“Objects in the mirror are closer than they appear.” We are all familiar with that safety warning etched on the side mirrors of vehicles manufactured in North America. For those who have promised that buying health insurance under Obamacare would be a lead-pipe cinch, the phrase is a bitter, mocking reminder.
The day on which the health care exchanges are due to launch is three days and counting. Yet, the problems and glitches reported in recent days remain — and are, distressingly, closer. From Sarah Kliff et. al. at The Washington Post:
Widespread reports of computer problems and logistical glitches are casting a pall over what many supporters envisioned would be a triumphant day for the embattled program. State and federal health officials have said in recent days that some key functions of the online insurance sites called ‘marketplaces’ will not be ready right away. Some of the consumer guides meant to help people sign up for coverage are not yet certified to do so.
Some people who had planned events in conjunction with the opening of the marketplaces have called them off.
‘We just kind of laughed and said, ‘Well, I guess we’ll have to reschedule,’ said Jason T. Andrews, an insurance broker in California. He had planned on Tuesday to get on the state’s online marketplace and enroll a couple of people who were excited about the health-care law and wanted to be among the first to sign up for coverage.
But he hasn’t been certified by the state to do the work. He hasn’t been able to see the exact rates his clients would have to pay on the marketplace. And he’s not confident that California’s site will be up and running, and fully functioning, come Tuesday.

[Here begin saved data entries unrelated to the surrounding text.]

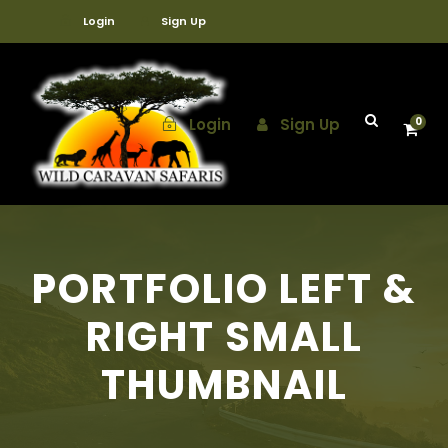
Login
Sign Up
Login
Sign Up
0
PORTFOLIO LEFT &
RIGHT SMALL
THUMBNAIL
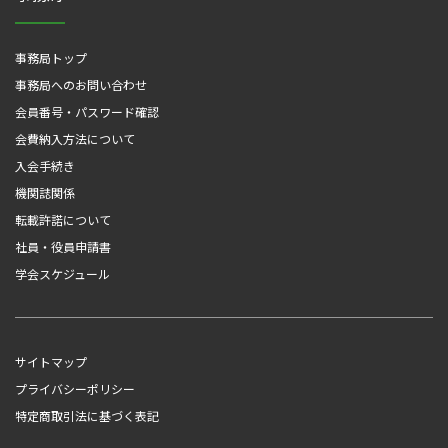
事務局トップ
事務局へのお問い合わせ
会員番号・パスワード確認
会費納入方法について
入会手続き
機関誌関係
転載許諾について
社員・役員申請書
学会スケジュール
サイトマップ
プライバシーポリシー
特定商取引法に基づく表記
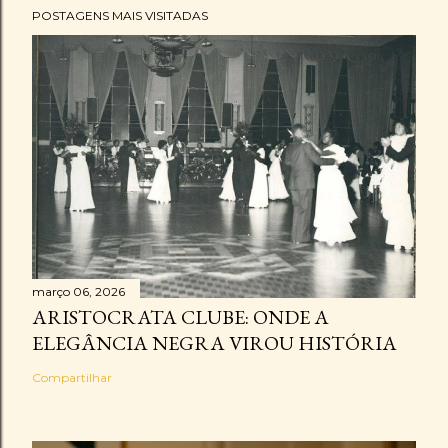
POSTAGENS MAIS VISITADAS
março 06, 2026
ARISTOCRATA CLUBE: ONDE A
ELEGÂNCIA NEGRA VIROU HISTÓRIA
Compartilhar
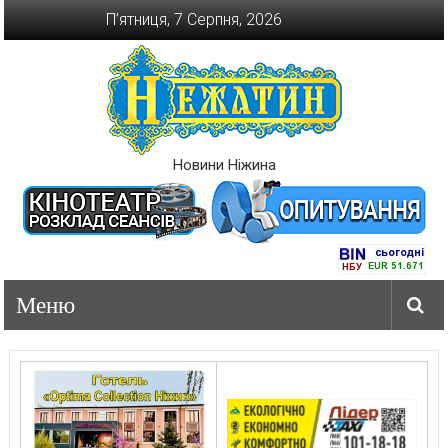
Перейти
П’ятниця, 7 Серпня, 2026
до
вмісту
Новини Ніжина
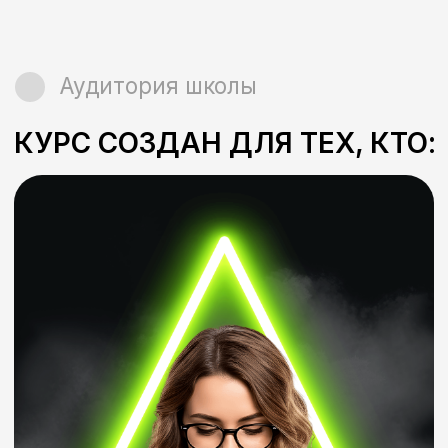
01
Проводит совещания
и переговоры
Вы сможете легко убеждать в
своей точке зрения, успешно
защищать проекты и закрывать
сделки со сложными клиентами
02
Развивает личный бренд
Начнете профессионально
работатьс камерой, развивать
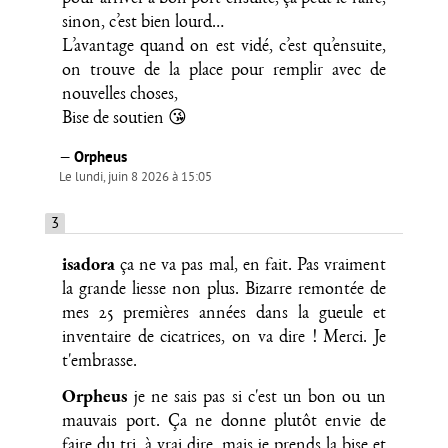
sinon, c’est bien lourd…
L’avantage quand on est vidé, c’est qu’ensuite,
on trouve de la place pour remplir avec de
nouvelles choses,
Bise de soutien 😘
—
Orpheus
Le lundi, juin 8 2026 à 15:05
3
isadora
ça ne va pas mal, en fait. Pas vraiment
la grande liesse non plus. Bizarre remontée de
mes 25 premières années dans la gueule et
inventaire de cicatrices, on va dire ! Merci. Je
t'embrasse.
Orpheus
je ne sais pas si c'est un bon ou un
mauvais port. Ça ne donne plutôt envie de
faire du tri, à vrai dire, mais je prends la bise et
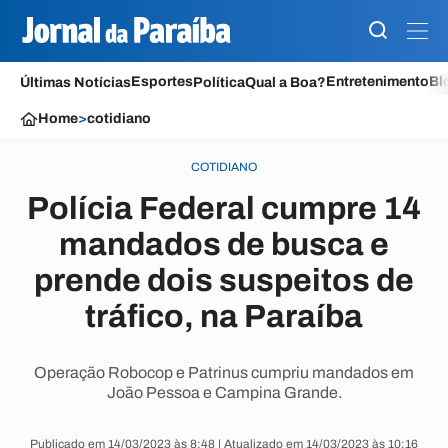
Esportes
Entretenimento
Bl
Últimas Notícias
Política
Qual a Boa?
Home
>
cotidiano
COTIDIANO
Polícia Federal cumpre 14
mandados de busca e
prende dois suspeitos de
tráfico, na Paraíba
Operação Robocop e Patrinus cumpriu mandados em
João Pessoa e Campina Grande.
Publicado em 14/03/2023 às 8:48 | Atualizado em 14/03/2023 às 10:16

The Obama administration has warned that there may be a few rough spots but that these should be resolved by Jan. 1, when the law’s benefits kick in. But any residual problems will only fuel opponents’ attacks on the law’s viability. And some of them are worse than mere glitches. In California, the aforementioned Jason Andrews’s state, it could take a month for an insurer to receive the application of someone who applies for coverage on the exchange on Oct. 1.
- In the District of Columbia, people who use the online marketplace will not immediately learn if they are eligible for Medicaid or for subsidies.
- In Oregon, people will not initially be able to enroll in an insurance plan on the website.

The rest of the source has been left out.